Wednesday, December 7, 2011

Borealis Twelve - Blinded by Fire


     "What do you want?" Ember asked the green eyes.
     The green eyes grew brighter in response, but the owner of the eyes said nothing. Green light, meanwhile, filled the balcony, cutting through the trace amounts of yellow smog that lingered in the dark morning air. More and more light flooded from the two eyes as Ember sat, making it easier for her to see who stood before her.
     A large, round belly covered in a tattered trench coat was the first notable feature the growing light revealed. Then came broad shoulders adorned with large, black feathers that stuck into the air. Last came a pair of extra long arms, most likely extended by the trench coat's length, and a pair of rather short legs that were dressed in baggy corduroy.
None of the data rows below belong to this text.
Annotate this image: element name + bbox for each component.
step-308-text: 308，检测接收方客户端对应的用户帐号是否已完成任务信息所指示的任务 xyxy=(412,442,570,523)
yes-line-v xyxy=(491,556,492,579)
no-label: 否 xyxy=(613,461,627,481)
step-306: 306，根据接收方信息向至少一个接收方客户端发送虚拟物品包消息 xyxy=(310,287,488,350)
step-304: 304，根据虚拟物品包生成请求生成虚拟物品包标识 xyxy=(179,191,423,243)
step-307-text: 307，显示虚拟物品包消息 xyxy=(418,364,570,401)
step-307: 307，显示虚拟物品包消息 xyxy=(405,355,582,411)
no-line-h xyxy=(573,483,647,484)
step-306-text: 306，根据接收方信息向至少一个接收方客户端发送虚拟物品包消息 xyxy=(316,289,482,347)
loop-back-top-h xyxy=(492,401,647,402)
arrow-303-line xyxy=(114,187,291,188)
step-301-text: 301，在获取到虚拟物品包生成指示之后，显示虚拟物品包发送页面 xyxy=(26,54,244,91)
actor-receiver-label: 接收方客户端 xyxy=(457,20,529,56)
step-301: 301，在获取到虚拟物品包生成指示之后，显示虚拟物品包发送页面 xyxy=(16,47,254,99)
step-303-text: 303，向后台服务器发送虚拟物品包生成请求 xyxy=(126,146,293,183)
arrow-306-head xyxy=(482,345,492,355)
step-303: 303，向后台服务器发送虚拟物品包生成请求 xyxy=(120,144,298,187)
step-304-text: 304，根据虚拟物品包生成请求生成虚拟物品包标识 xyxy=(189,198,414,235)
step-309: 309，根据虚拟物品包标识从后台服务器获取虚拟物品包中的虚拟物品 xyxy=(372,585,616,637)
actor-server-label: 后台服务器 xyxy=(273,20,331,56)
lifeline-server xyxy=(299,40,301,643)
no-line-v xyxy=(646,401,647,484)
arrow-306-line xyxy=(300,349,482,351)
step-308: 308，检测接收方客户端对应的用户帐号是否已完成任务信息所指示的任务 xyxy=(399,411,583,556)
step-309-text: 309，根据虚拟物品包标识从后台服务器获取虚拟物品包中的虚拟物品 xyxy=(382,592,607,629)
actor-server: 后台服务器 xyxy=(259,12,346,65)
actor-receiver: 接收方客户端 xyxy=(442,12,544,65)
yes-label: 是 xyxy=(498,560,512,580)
The face, however, remained a mystery as the green eyes were now so bright that they masked any features hidden behind them.
     Ember shielded her eyes with the back of her hand. She couldn't take anymore of the light's intensity. "Well," she said. "What do you want to do besides that?"
     The lights immediately dimmed to a more bearable level. Ember brought down her hand and could see that the eyes were attached to a large gas mask. The figure continued to remain silent.
     Unamused, Ember sighed, "Is that all you can do? Turn your lights on and off and scare people?"
     The figure shifted its weight and coughed a very muffled cough.
     "Great."
     Then, what sounded like a chuckle from the inside of a full trash can escaped the figure. "Ember," it said in an equally canned, though obviously masculine voice.
     Completely baffled, Ember said the only thing she was capable of saying at that moment, "Uh." All other words left her brain. So, she sat there, staring at the fat man with the green eyes who knew her name. She didn't even notice that Aurora was beginning to wake up.

Thursday, May 5, 2011

Borealis One - Kaleidoscope Sweets

     
     Aurora looked up into the neon night sky of Borealis, an aging city of shadows and blacks, these darks the horrible nothings that encased the vibrant, yet deathly lit, electronic colored advertisements decorating the city's metal and glass clothing. Stars abounded the heavens, and every drop of the rainbow was represented in their ancient star shine. Although breathtaking to behold, the beauty of the sight was little more than a grand lie spawned from the ceaseless pollution that sweated up from the streets and factories below. Aurora breathed it all in with a sigh. This wretched city of Borealis was her home. It was her comfort and the place she loved.
     In her hands Aurora held a large bottle of the sweetest champagne a Roof Rat like herself could come by on a night like that night. Which is to say, it was a night unspecial to any other. It was normal, and, thus, all she had managed to obtain was an average bottle of champagne containing only the minimum required amount of sweet a person ever really needs in a drink. But to Aurora, the near potable, alcoholic substance she grasped was unique, as was the night before her. It had been an arduous day, and of course it was the difficult things that Aurora often found boring. So, how pleasant an idea it was to sit on the edge of the second tallest building in the city and gaze up upon the celestial, studded, neon crown painted above Borealis' most absurd building. After a swig from her bounty, Aurora felt the hug of peace embrace her. All was right in her world.
     Soon, the warmth of slumber and the chaos of dreams covered Aurora's eyes and lulled her consciousness into the next day, yet another rough day that would make the mundane of her night feel like the grandest treasure God had to offer.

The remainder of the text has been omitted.